Plan on going to college for a degree in aviation. Do the partnership programs make a difference?

seth19man

Filing Flight Plan
Joined
Dec 22, 2021
Messages
20
Display Name

Display name:
Kali
I plan on going to college for a degree in aviation operation. I am stuck between going to a school that I could commute to from the state I’m a resident in to save money but has 0 airline partnership programs, or i could spend more money to go to an out of state school that has tons of airline partnership programs. The in-state school is Bowling Green State University and the out-of-state one is University of North Dakota. The reason I’m stuck is because I don’t know if paying the extra money to go to a school that has airline partnerships is worth it or not. So what do y’all think, is it worth the extra money to go to a college with airline partnerships, or do partnerships not really make any difference? I ultimately plan on working my way up to a fly for a major airline one day.
 
If you can speak English (loosely) and have the ratings you’ll be fine. Don’t waste your money.

My $0.02
 
I’d go with Bowling Green. The airline partnership is not worth much at all and the money you save in state could be better spent on beer.
 
I’d go with Bowling Green. The airline partnership is not worth much at all and the money you save in state could be better spent on beer.
Encouraging a young lad to start drinking. Shameful.
 
You’re right. I forgot to mention hookers and blow as well. But, the important point is. What makes you thing the OP is a lad?
I’m not here to play games, encouraging young people to engage in questionable activities such as drinking and ‘hookers and blow’ is remorseful.

Jim
 
I’m not here to play games, encouraging young people to engage in questionable activities such as drinking and ‘hookers and blow’ is remorseful.

You are wrong.
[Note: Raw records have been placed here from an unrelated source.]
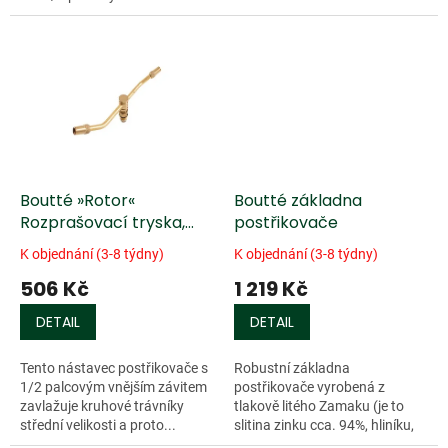
Boutté »Rotor«
Boutté základna
Rozprašovací tryska,
postřikovače
mosaz
K objednání (3-8 týdny)
K objednání (3-8 týdny)
506 Kč
1 219 Kč
DETAIL
DETAIL
Tento nástavec postřikovače s
Robustní základna
1/2 palcovým vnějším závitem
postřikovače vyrobená z
zavlažuje kruhové trávníky
tlakově litého Zamaku (je to
střední velikosti a proto...
slitina zinku cca. 94%, hliníku,
hořčíku a mědi)....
I am not the least bit remorseful. Besides, there is nothing questionable about those activities. Well, maybe the blow. But nothing wrong with a little drink and a lady of the night.
 
Hey hey hey watch your language boys, there may be mechanics around here!
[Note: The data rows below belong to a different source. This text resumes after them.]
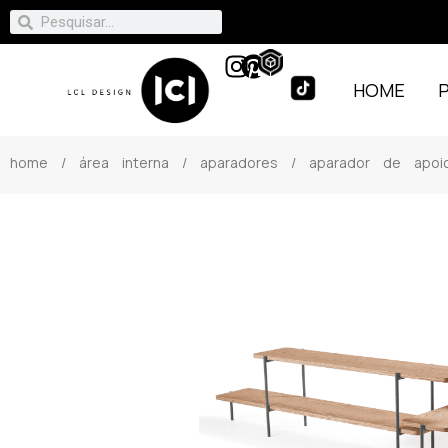
HOME
home
/
área interna
/
aparadores
/ aparador de apoio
Some people suggest getting a non-aviation degree in case you get tired of the field. That seems like a good suggestion. Honestly, the regional airline recruiters currently just want 1500 hrs and a pulse.


27BFCF0C-4EBD-4E1C-B65A-D1E2C2B33F7C.jpeg
 
I believe the lad is actually a lass.
But I agree with the idea of going to a state school for lower tuition and using the money saved to take flight lessons and obtain ratings. Your future options will be much wider that way. Unless you take some weird feel-good major.
 
Hey hey hey watch your language boys, there may be mechanics around here!
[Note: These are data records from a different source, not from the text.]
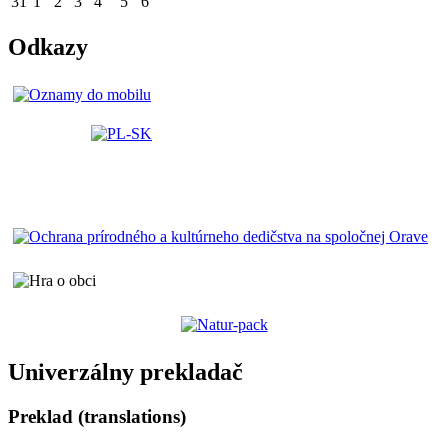
31
1
2
3
4
5
6
Odkazy
Univerzálny prekladač
Preklad (translations)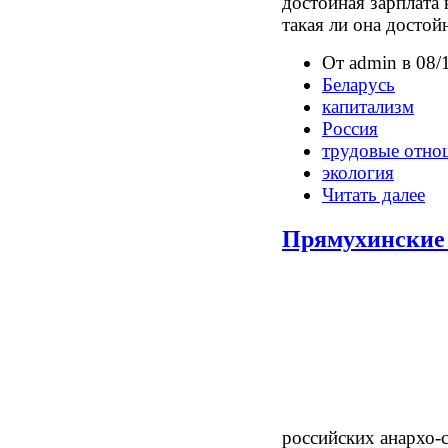
достойная зарплата 
такая ли она достой
От admin в 08/
Беларусь
капитализм
Россия
трудовые отно
экология
Читать далее
Прямухинские 
российских анархо-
Some people suggest getting a non-aviation degree in case you get tired of the field. That seems like a good suggestion. Honestly, the regional airline recruiters currently just want 1500 hrs and a pulse.


View attachment 105467
I’ve considered this, but honestly I’d be miserable going to college for anything else. A lot of the major airlines that actually pay their workers what they deserve require a college degree. Plus, I’d think a degree in related to specifically flying planes would help your chances of being hired by the better airlines, right?
 
You are wrong. I am not the least bit remorseful. Besides, there is nothing questionable about those activities. Well, maybe the blow. But nothing wrong with a little drink and a lady of the night.
You buying?
 
I’ve considered this, but honestly I’d be miserable going to college for anything else. A lot of the major airlines that actually pay their workers what they deserve require a college degree. Plus, I’d think a degree in related to specifically flying planes would help your chances of being hired by the better airlines, right?
Nope, they don't care what the degree is in as long as it's a degree, it could be in underwater basket weaving for all they care. Remember, you're one medical away from the unemployment line, so study something useful that you might enjoy in case you find you can't fly.
 
I believe the lad is actually a lass.
But I agree with the idea of going to a state school for lower tuition and using the money saved to take flight lessons and obtain ratings. Your future options will be much wider that way. Unless you take some weird feel-good major.
And the gender of said lass became lad overnight.
 
You do need to think about future proofing your income, considering aviation’s ups and downs. But a Bachelor’s degree in something that might be useful (say, finance) is going to be a lot of hard work for something you hope not to use. It’s hard to get good grades that way, and the people hiring finance majors care about grades.

If I were you, my fallback position would be an electrician’s union card. You’ll work through several boom and bust cycles; you need something you can pick up and put back down as needed.
 
1) HECK YES Bowling Green
2) Want to be even smarter? If you're around the Louisville area, can you even do Jefferson Jr College for a year or two? My daughter did that for 2 years, transferred effortlessly to U of L. Saved tons of money, got the basics out of the way, etc. I was blown away by the quality of Jefferson BTW. Not sure how it would fit into B Green, but look into it.
3) I thought Eastern KY also had a good aviation focused program?
4) Get a general business degree, or if you can swing it an engineering degree. You'll have a lot of fall back options should you need it.